Mau Bikin Epik, Tapi Kurang Fokus
Sebagai film yang ngangkat tema hukum, Sang Pengadil punya ambisi besar. Sayangnya, dalam eksekusi kurang rapih. Film ini berusaha campurin drama hukum, aksi, dan misteri, tapi hasil akhirnya malah melebar dan jadi kehilangan fokus.
Salah satu masalah utama Sang Pengadil adalah fokus utama dalam nentuin genre. Kalo dibandingin sama film atau serial hukum lain kayak The Trial of the Chicago 7 atau Better Call Saul, Sang Pengadil jadi terlihat ga punya identitas yang jelas. Ini drama hukum murni? Film aksi dengan sentuhan hukum? Atau thriller investigasi? Akhirnya, cerita keliatan dipaksain dan jadi ke mana-mana.

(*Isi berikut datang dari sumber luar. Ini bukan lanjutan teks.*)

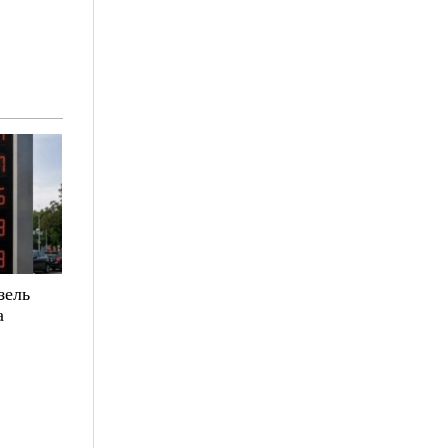
зель
а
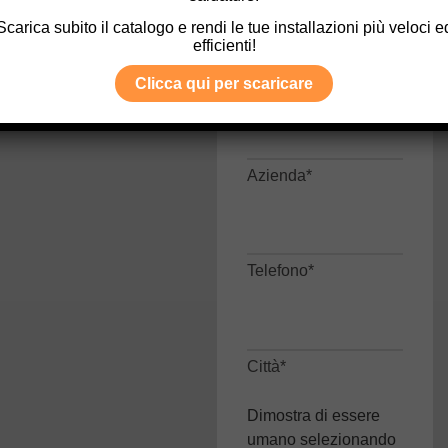
Scarica subito il catalogo e rendi le tue installazioni più veloci e
efficienti!
Email*
Clicca qui per scaricare
Azienda*
Telefono*
Città*
Dimostra di essere
umano selezionando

Ada beberapa bagian yang terasa ga masuk akal:
- Dua hakim muda yang bertindak layaknya “vigilante“, mirip Daredevil, tapi terasa kurang realistis buat sistem hukum di Indonesia.

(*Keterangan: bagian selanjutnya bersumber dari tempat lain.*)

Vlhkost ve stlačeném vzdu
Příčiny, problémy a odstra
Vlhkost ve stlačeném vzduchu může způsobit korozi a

- Hakim yang punya dua panitera (salah satunya sepupunya sendiri) yang juga merangkap sebagai investigator.
- Karakter pendukung yang terlalu lebay buat comic relief, sampai ngerusak tone serius di film ini.
- Karakter sampingan yang useless karna ga jadi penguatan buat alur film.
Teknisnya Masih Berantakan
Dari sisi teknis, Sang Pengadil rasanya kayak film yang diproduksi buru-buru. Beberapa hal yang bisa diliat:
- Editing yang kurang rapi, ada jump cut yang terasa aneh dan bikin transisi jadi ga nyaman diliat.
- Sudut pengambilan gambar kurang efektif, jadi bikin banyak momen dramatis yang kehilangan impact-nya.
- Kualitas audio yang seadanya, jadi ga bisa bangun atmosfer dalam film.
- Bukti persidangan berupa video TikTok diputar, tapi masih ada overlay UI kamera.
Hal-hal kayak gini harusnya bisa lebih diperhatikan supaya film terasa lebih solid.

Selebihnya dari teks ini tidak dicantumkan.